Did Bill Maher Say He Hopes for a Recession ‘to Get Rid of Trump’?

The always-provocative HBO talk show host stands accused of taking "Trump-hatred" to a whole new level.

  • Published 13 June 2018


Comedian and talk show host Bill Maher said he hopes an economic recession will occur because it's a way to get rid of President Trump."


American comedian and talk show host Bill Maher has a longstanding reputation for ruffling feathers with deliberately provocative statements, but in June 2018 he faced an especially clamorous backlash for remarks he allegedly made about President Donald Trump and the global economy.

The comments were quoted ad nauseam by social media users who heaped scorn on the talk show host, whom they apparently regard as a standard-bearer of progressive thought: 

A few Snopes readers wrote to ask if we could confirm that Maher actually said these words. The plethora of clips shared on YouTube, Twitter, and Facebook left little doubt that the quote was authentic. Here is one example:

A longer clip shows the context in which he uttered the remarks.

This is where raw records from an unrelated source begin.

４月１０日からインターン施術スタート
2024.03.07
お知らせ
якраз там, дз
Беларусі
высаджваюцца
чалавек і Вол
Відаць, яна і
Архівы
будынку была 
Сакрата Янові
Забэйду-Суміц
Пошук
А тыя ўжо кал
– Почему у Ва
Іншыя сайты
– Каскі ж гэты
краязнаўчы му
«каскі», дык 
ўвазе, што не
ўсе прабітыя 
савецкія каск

It was during a panel discussion in the 8 June 2018 episode of Real Time with Bill Maher in which the host himself brought up the subject of America’s economic health, acknowledging that it was doing “pretty well” before he veered off on an unexpected tangent:


MAHER: Could I ask about the economy? Because this economy is going pretty well. [Laughter] What? Why was that funny?

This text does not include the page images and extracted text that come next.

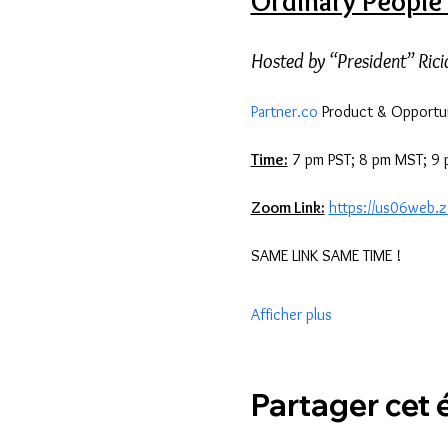
Ordinary People 
Hosted by “President” Ric
Partner.co
 Product & Opportun
Time:
 7 pm PST; 8 pm MST; 9
Zoom Link:
https://us06web
SAME LINK SAME TIME !
Afficher plus
Partager cet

SHERMICHAEL SINGLETON: It is going well … for now.

MAHER: Thank you. That’s my question. I feel like the bottom has to fall out at some point. And by the way, I’m hoping for it. Because I think one way you get rid of Trump is a crashing economy. So please, bring on the recession. Sorry if that hurts people, but it’s either root for a recession or you lose your democracy.

On one level, Maher’s remarks do ring “cruel and callous” (as CNN commentator Dean Obeidallah put it), especially coming from a wealthy entertainer who, unlike most Americans, has the resources to shield himself from a serious economic downturn.

But it’s an oversimplification to claim that Maher is rooting for a recession just because he hates Trump, or wants to see him take the blame for Americans’ suffering. For one thing, Maher clearly thinks the recession he is prepared to root for is inevitable (“I feel like the bottom has to fall out,” he said). For another, he believes Trump’s overall agenda threatens democracy itself (“… it’s either root for a recession or you lose your democracy”).

Agree with him or not, Maher was making a larger point not dissimilar to the one conservative pundit Rush Limbaugh made in 2009 when he said “I hope Obama fails.”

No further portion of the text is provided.